Sample RP: He jerks awake with a snort, and for a long moment Wolfwood just lies on that narrow motel bed, staring at the cracked plaster ceiling, waiting for his memories to catch up. He doesn't recognize this room but that's hardly a surprise -- every motel room looks like every other room after awhile, one sun-bleached set of curtains the same as the next. It's quiet, though, which is a nice change. It's daytime, but not stiflingly hot, even without any breeze coming from behind the closed curtains. With no smoke or dust on the air all he can smell is dried blood, which isn't nearly as nice... but it's not unusual, either. He's used to waking up with the stink of death in his nose, used to feeling the crunch of dried blood -- and sometimes worse -- as he shifts and feels his jacket pulling. He and death are old friends, so he doesn't...

I made a friend.

Panic spikes his heartbeat as Wolfwood sits bolt upright, pawing at his chest for signs of injury, fingers knotting in the worn material as he remembers the terrible feeling of his heart stopping.

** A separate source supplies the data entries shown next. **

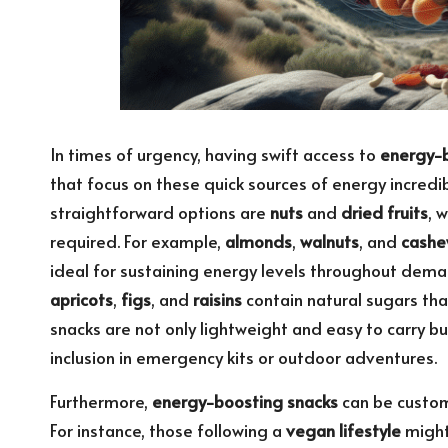
In times of urgency, having swift access to
energy-b
that focus on these quick sources of energy incre
straightforward options are
nuts
and
dried fruits
, 
required. For example,
almonds
,
walnuts
, and
cashe
ideal for sustaining energy levels throughout demand
apricots
,
figs
, and
raisins
contain natural sugars tha
snacks are not only lightweight and easy to carry b
inclusion in emergency kits or outdoor adventures.
Furthermore,
energy-boosting snacks
can be customi
For instance, those following a
vegan lifestyle
might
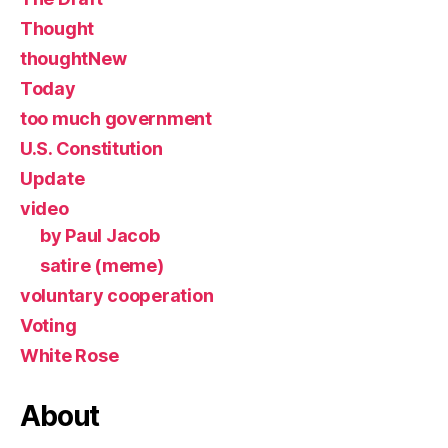
Thought
thoughtNew
Today
too much government
U.S. Constitution
Update
video
by Paul Jacob
satire (meme)
voluntary cooperation
Voting
White Rose
About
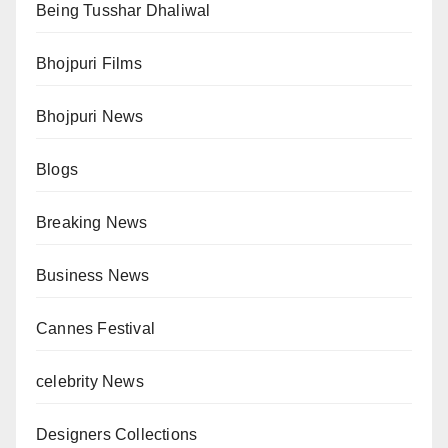
Being Tusshar Dhaliwal
Bhojpuri Films
Bhojpuri News
Blogs
Breaking News
Business News
Cannes Festival
celebrity News
Designers Collections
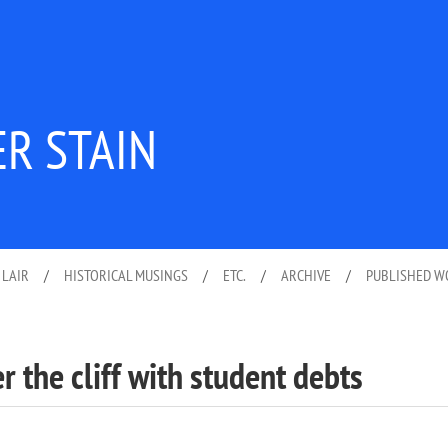
ER STAIN
 LAIR
/
HISTORICAL MUSINGS
/
ETC.
/
ARCHIVE
/
PUBLISHED 
r the cliff with student debts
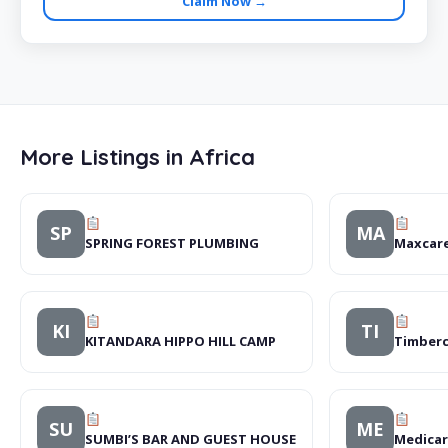
Claim Now →
More Listings in Africa
SP
MA
SPRING FOREST PLUMBING
Maxcare
KI
TI
KITANDARA HIPPO HILL CAMP
Timberc
SU
ME
SUMBI’S BAR AND GUEST HOUSE
Medicar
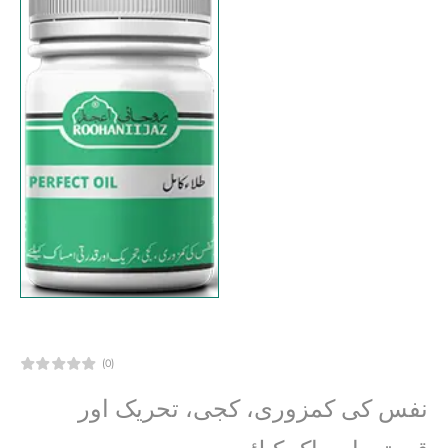
(0)
نفس کی کمزوری، کجی، تحریک اور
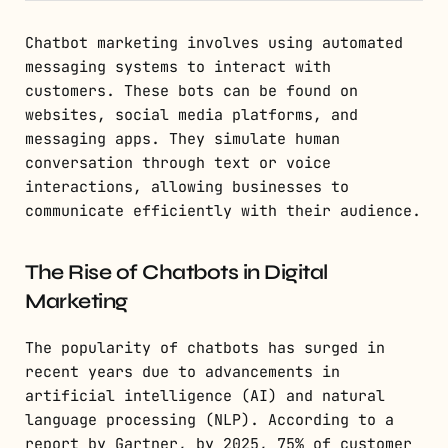
Chatbot marketing involves using automated
messaging systems to interact with
customers. These bots can be found on
websites, social media platforms, and
messaging apps. They simulate human
conversation through text or voice
interactions, allowing businesses to
communicate efficiently with their audience.
The Rise of Chatbots in Digital
Marketing
The popularity of chatbots has surged in
recent years due to advancements in
artificial intelligence (AI) and natural
language processing (NLP). According to a
report by Gartner, by 2025, 75% of customer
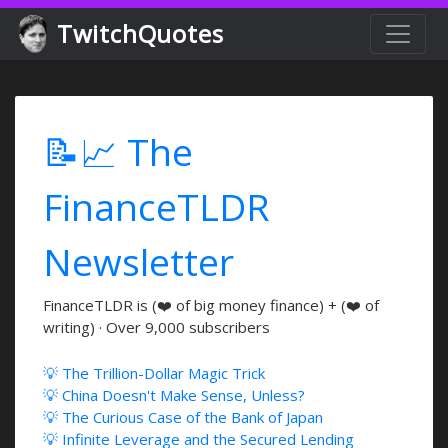
TwitchQuotes
📝📈 The
FinanceTLDR
Newsletter
FinanceTLDR is (❤️ of big money finance) + (❤️ of
writing) · Over 9,000 subscribers
💡 The Trillion-Dollar Magic Trick
💡 China Doesn't Make Sense, Unless?
💡 The Curious Case of the Bank of Japan
💡 Infinite Leverage and the Secured Lending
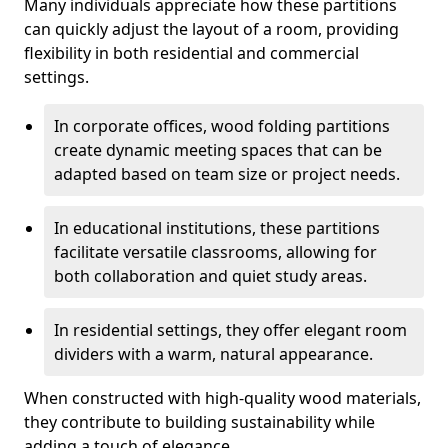
Many individuals appreciate how these partitions
can quickly adjust the layout of a room, providing
flexibility in both residential and commercial
settings.
In corporate offices, wood folding partitions
create dynamic meeting spaces that can be
adapted based on team size or project needs.
In educational institutions, these partitions
facilitate versatile classrooms, allowing for
both collaboration and quiet study areas.
In residential settings, they offer elegant room
dividers with a warm, natural appearance.
When constructed with high-quality wood materials,
they contribute to building sustainability while
adding a touch of elegance.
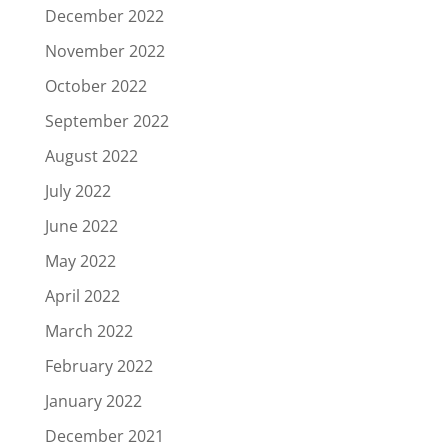
December 2022
November 2022
October 2022
September 2022
August 2022
July 2022
June 2022
May 2022
April 2022
March 2022
February 2022
January 2022
December 2021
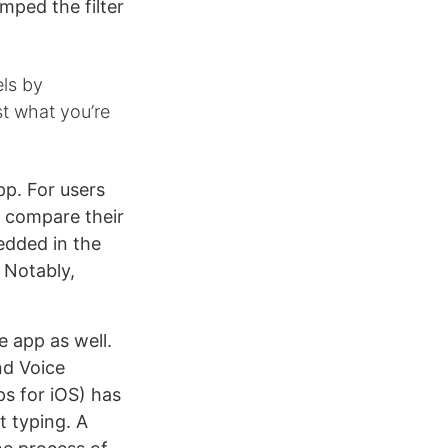
mped the filter
els by
st what you’re
pp. For users
o compare their
edded in the
. Notably,
e app as well.
nd Voice
ps for iOS) has
t typing. A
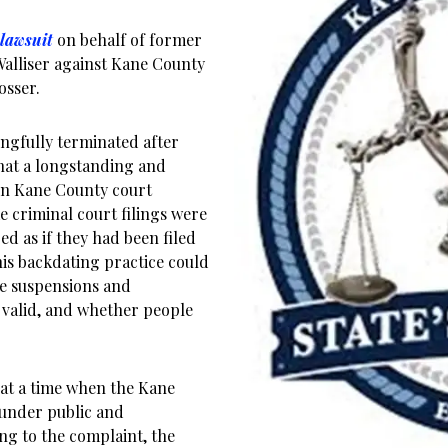
 lawsuit
on behalf of former
Walliser against Kane County
osser.
ongfully terminated after
that a longstanding and
in Kane County court
 criminal court filings were
ed as if they had been filed
his backdating practice could
nse suspensions and
 valid, and whether people
e at a time when the Kane
 under public and
ng to the complaint, the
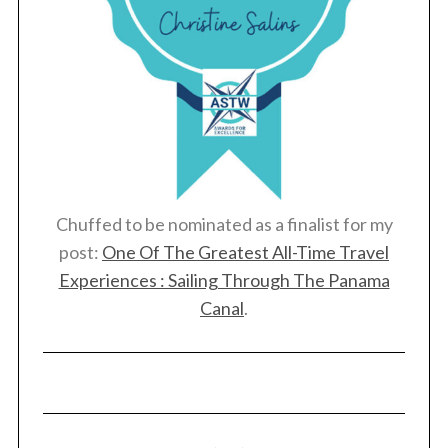
Chuffed to be nominated as a finalist for my
post:
One Of The Greatest All-Time Travel
Experiences : Sailing Through The Panama
Canal
.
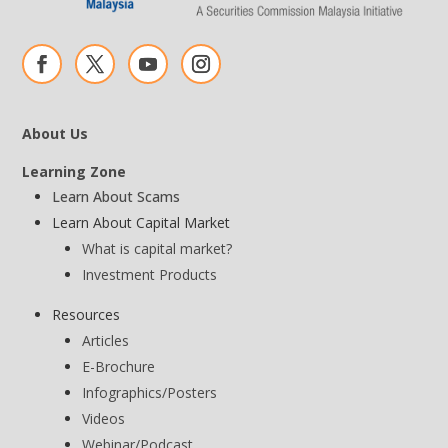
About Us
Learning Zone
Learn About Scams
Learn About Capital Market
What is capital market?
Investment Products
Resources
Articles
E-Brochure
Infographics/Posters
Videos
Webinar/Podcast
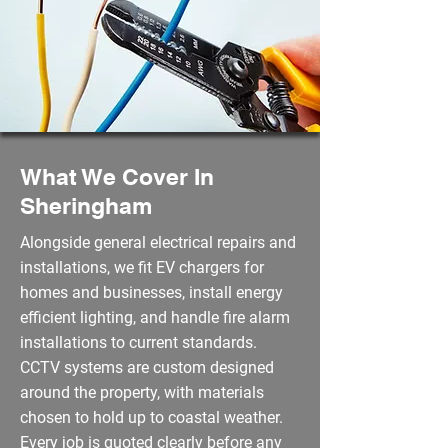
What We Cover In
Sheringham
Alongside general electrical repairs and
installations, we fit EV chargers for
homes and businesses, install energy
efficient lighting, and handle fire alarm
installations to current standards.
CCTV systems are custom designed
around the property, with materials
chosen to hold up to coastal weather.
Every job is quoted clearly before any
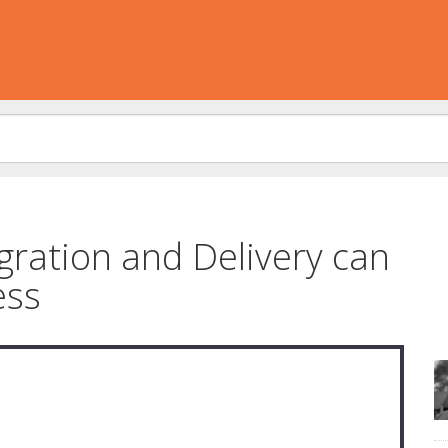
ration and Delivery can
ess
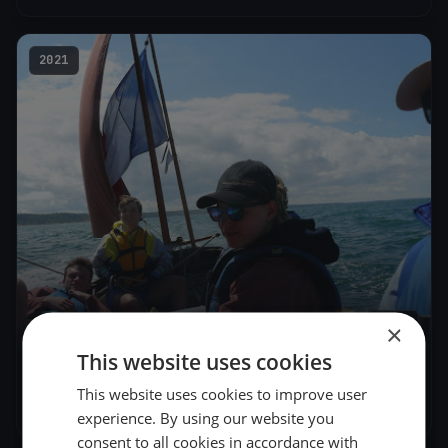
2021
1
boat
×
This website uses cookies
Patrimoine 2
This website uses cookies to improve user
Jun 27, 2021
– Jun 27, 2021
experience. By using our website you
consent to all cookies in accordance with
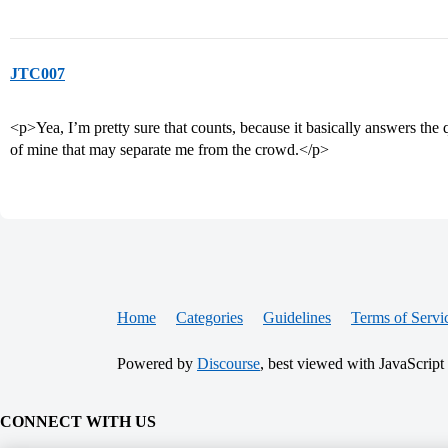
JTC007
<p>Yea, I’m pretty sure that counts, because it basically answers the 
of mine that may separate me from the crowd.</p>
Home
Categories
Guidelines
Terms of Servi
Powered by
Discourse
, best viewed with JavaScript
CONNECT WITH US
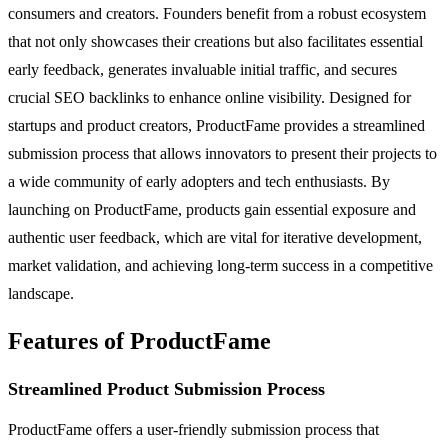
consumers and creators. Founders benefit from a robust ecosystem
that not only showcases their creations but also facilitates essential
early feedback, generates invaluable initial traffic, and secures
crucial SEO backlinks to enhance online visibility. Designed for
startups and product creators, ProductFame provides a streamlined
submission process that allows innovators to present their projects to
a wide community of early adopters and tech enthusiasts. By
launching on ProductFame, products gain essential exposure and
authentic user feedback, which are vital for iterative development,
market validation, and achieving long-term success in a competitive
landscape.
Features of ProductFame
Streamlined Product Submission Process
ProductFame offers a user-friendly submission process that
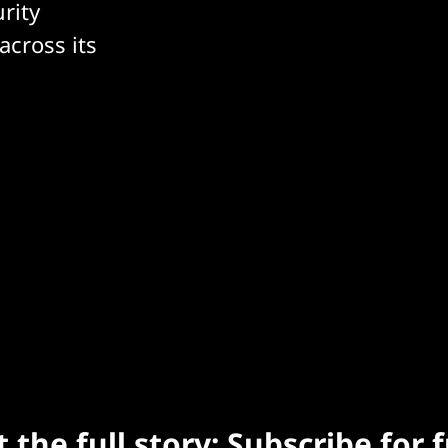
rity
across its
 the full story: Subscribe for 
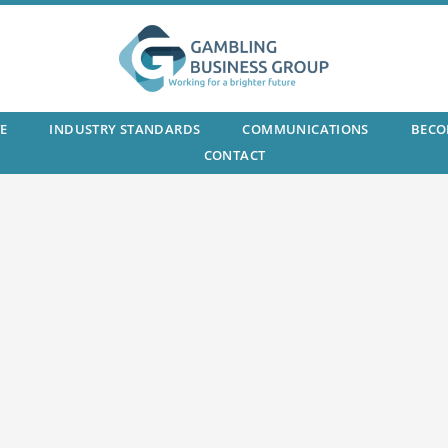
E
INDUSTRY STANDARDS
COMMUNICATIONS
BECO
CONTACT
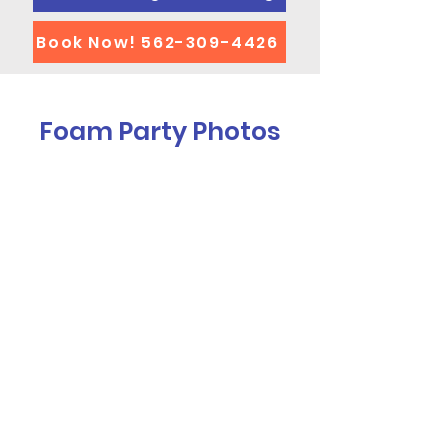
Book Now! 562-309-4426
Foam Party Photos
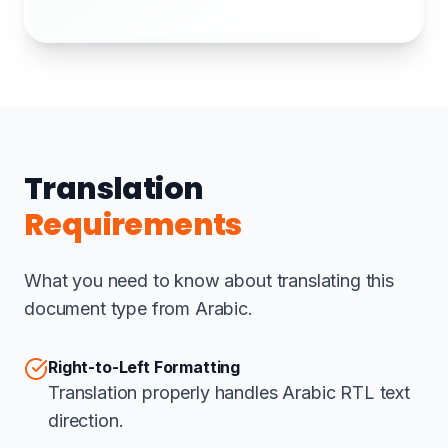
Translation
Requirements
What you need to know about translating this
document type from Arabic.
Right-to-Left Formatting
Translation properly handles Arabic RTL text
direction.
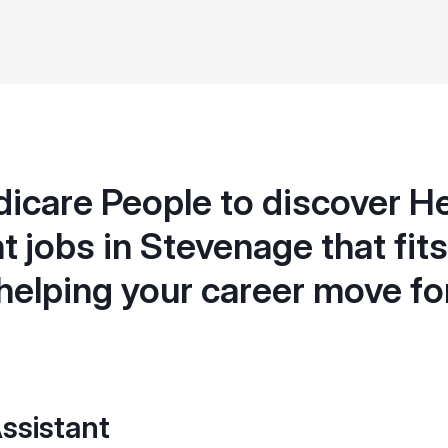
icare People to discover H
t jobs in Stevenage that fits 
helping your career move f
ssistant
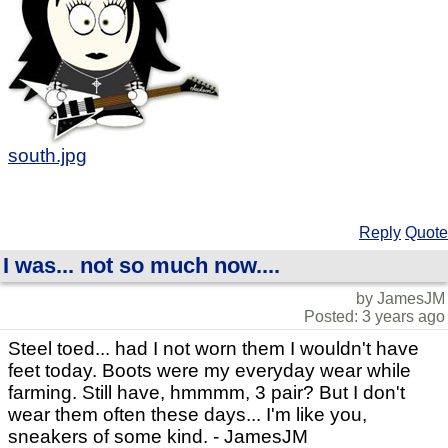
south.jpg
Reply
Quote
I was... not so much now....
by JamesJM
Posted: 3 years ago
Steel toed... had I not worn them I wouldn't have
feet today. Boots were my everyday wear while
farming. Still have, hmmmm, 3 pair? But I don't
wear them often these days... I'm like you,
sneakers of some kind. - JamesJM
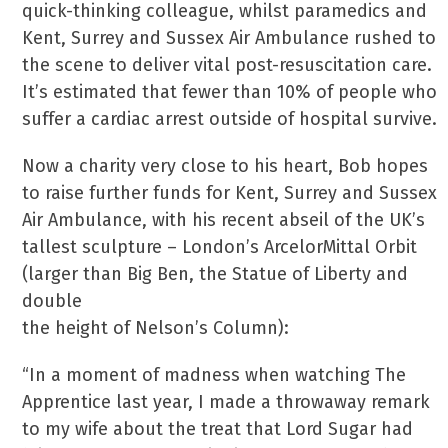
quick-thinking colleague, whilst paramedics and
Kent, Surrey and Sussex Air Ambulance rushed to
the scene to deliver vital post-resuscitation care.
It’s estimated that fewer than 10% of people who
suffer a cardiac arrest outside of hospital survive.
Now a charity very close to his heart, Bob hopes
to raise further funds for Kent, Surrey and Sussex
Air Ambulance, with his recent abseil of the UK’s
tallest sculpture – London’s ArcelorMittal Orbit
(larger than Big Ben, the Statue of Liberty and
double
the height of Nelson’s Column):
“In a moment of madness when watching The
Apprentice last year, I made a throwaway remark
to my wife about the treat that Lord Sugar had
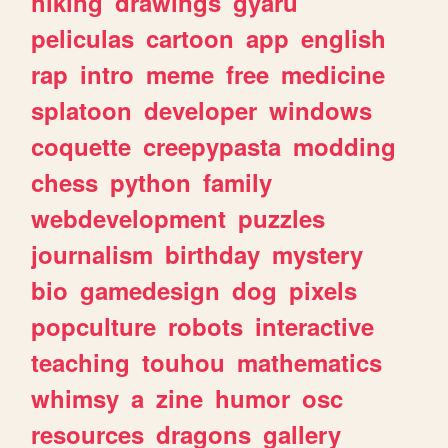
hiking
drawings
gyaru
peliculas
cartoon
app
english
rap
intro
meme
free
medicine
splatoon
developer
windows
coquette
creepypasta
modding
chess
python
family
webdevelopment
puzzles
journalism
birthday
mystery
bio
gamedesign
dog
pixels
popculture
robots
interactive
teaching
touhou
mathematics
whimsy
a
zine
humor
osc
resources
dragons
gallery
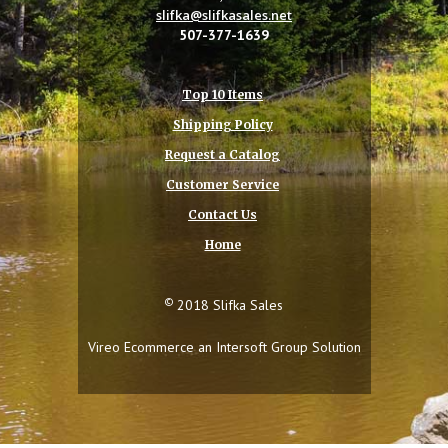
slifka@slifkasales.net
507-377-1639
Top 10 Items
Shipping Policy
Request a Catalog
Customer Service
Contact Us
Home
©
2018 Slifka Sales
Vireo Ecommerce an
Intersoft Group
Solution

He's supposed to be dead. Isn't he? He doesn't want to be dead, didn't want to die, but he remembers fighting against the heaviness of his breathing and the shadows clawing at the edges of his vision, remembers the fear when the pain grew unbearable and the worse fear when the pain stopped. He remembers that moment of hope, when everything he'd ever wanted was offered to him, and the bottomless grief as he felt it being pulled away. It happened. He died. He's dead.

Dead, and resurrected once more.

With a whoop Wolfwood launches himself out of the bed, and say hallelujah, it's true! He's got no injuries, not a single one. Sure, his suit's a ruined mess, but that's no matter. He's mended it before and so he pays the dried blood and flapping bullet holes no mind in the slightest as he heads for the door. He did it! That fucked up serum dragged him back from the brink one final time -- he's alive! He's alive!

"Oi, Spikey!"

The door to a previously unoccupied cabin on level 3 bursts open, and Wolfwood makes it three exhuberant paces into the hallway before his surroundings register. This isn't any motel he's ever seen before. Behind him is an ordinary motel room door, with ordinary dusty furniture, but this hallway is luxurious in a way he's never seen before. This isn't a rich man's house, or the ship that called itself the Village, or any other place he's ever seen or imagined. This isn't familiar, at all.

And it's right about then that he realizes that his shoulder holster is empty. He's unarmed.